From the synopsis alone, you get an idea of just how complex Dream Master’s story can be, yet this is just the beginning (for example, whenever one of her chums falls victim to Freddy, Alice absorbs a portion of the newly-deceased’s personality, allowing her to mimic their actions and, on occasion, talk like they used to). In some cases, the film’s various twists and turns don’t make a bit of sense (why would Kristen bother passing her powers on to Alice, seeing as it was this that called her to Freddy’s attention in the first place?), and while Alice, as played by Lisa Wilcox, is a decent heroine (I especially like the daydreaming angle, which lets her see Freddy even when she's awake), her friends are, for the most part, one-dimensional (the jock, the science nerd, the kung-fu fanatic, etc). As for Freddy, his one-liners are as annoying as they are dated (he often makes pop culture references that only someone who grew up in the ‘80s can understand).

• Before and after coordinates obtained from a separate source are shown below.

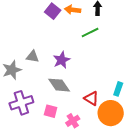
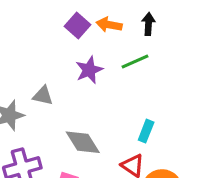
purple star: (62, 60) -> (89, 70), moved
cyan rectangle: (118, 89) -> (146, 131), moved

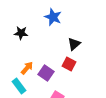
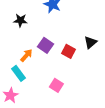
black triangle: (74, 44) -> (90, 42), moved
purple square: (46, 73) -> (45, 45), moved

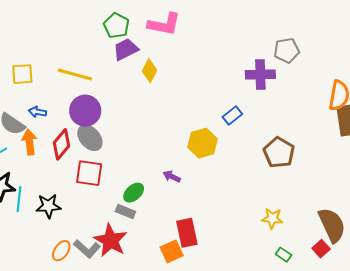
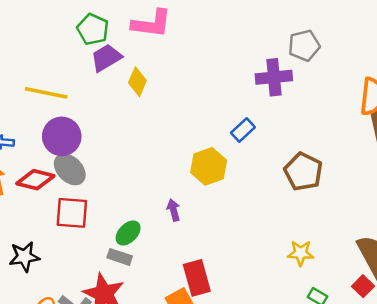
red diamond: (61, 144) -> (35, 180), turned 68
purple arrow: (172, 177) -> (174, 210), turned 54

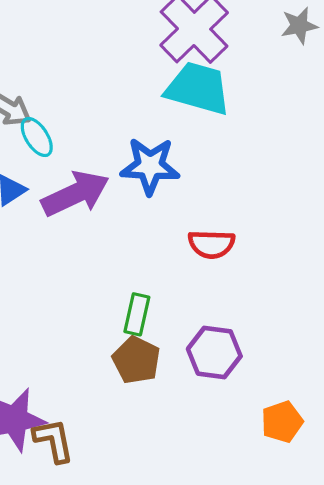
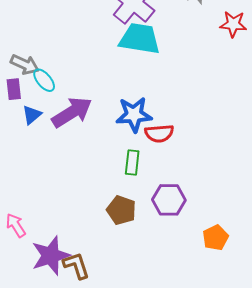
blue star: (150, 166) -> (134, 115), moved
green rectangle: (137, 314) -> (132, 163), moved

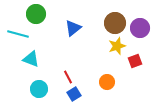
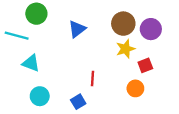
red line: (68, 77) -> (93, 79), moved, turned 32
orange circle: (107, 82) -> (135, 88), moved

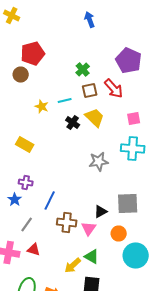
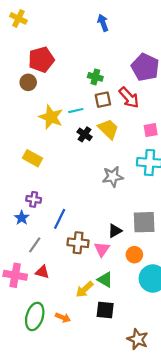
green cross: (83, 70) -> (95, 77), turned -32
yellow star: (42, 106) -> (51, 117), size x1.6

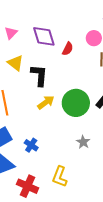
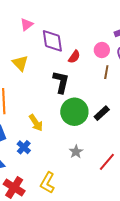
pink triangle: (11, 33) -> (27, 24), moved
black L-shape: (39, 75) -> (61, 82), moved
yellow arrow: (46, 102) -> (36, 123), moved, turned 84

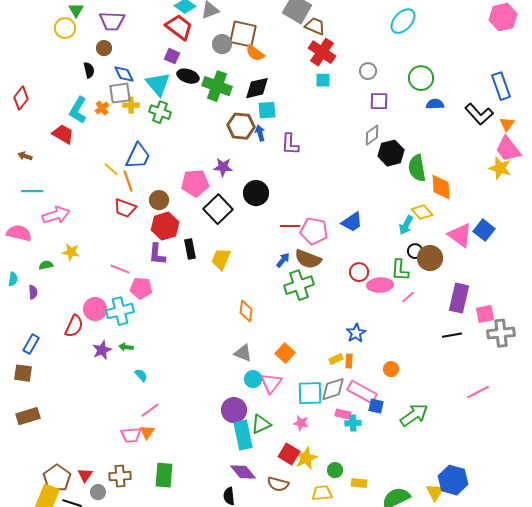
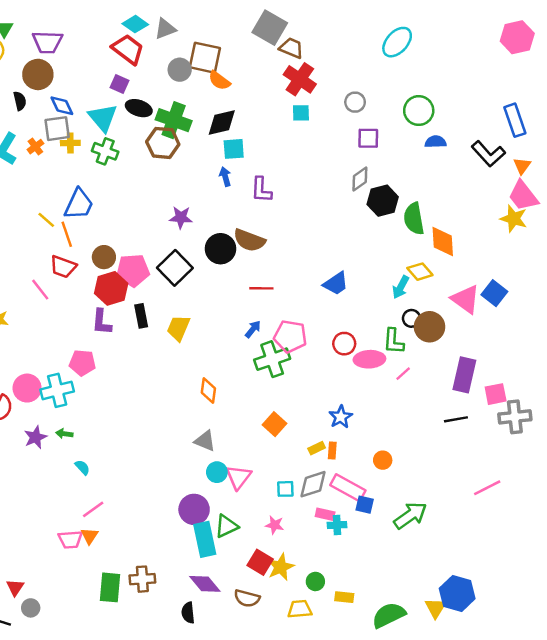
brown circle: (104, 48) -> (38, 74), size x1.6
brown hexagon: (241, 126) -> (163, 143), moved
pink pentagon: (195, 183) -> (133, 270), moved
pink pentagon: (314, 231) -> (290, 336), moved
brown semicircle: (308, 259) -> (249, 240), moved
pink line: (120, 269) -> (40, 290), moved, turned 30
orange square: (285, 353) -> (275, 424), moved
cyan square: (310, 393) -> (285, 489), size x0.6
brown cross: (120, 476) -> (142, 579), moved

What saves Nightmare on Elm Street 4: The Dream Master from becoming a total waste of time is its imaginative visuals. Directed by Renny Harlin, the film features a handful of creative kills (one character literally has the air sucked out of them) and other wildly inventive scenes (the best of which is a dream sequence set inside a movie theater). So, even if the story gives you fits (like it did me), at least there’s something interesting to look at.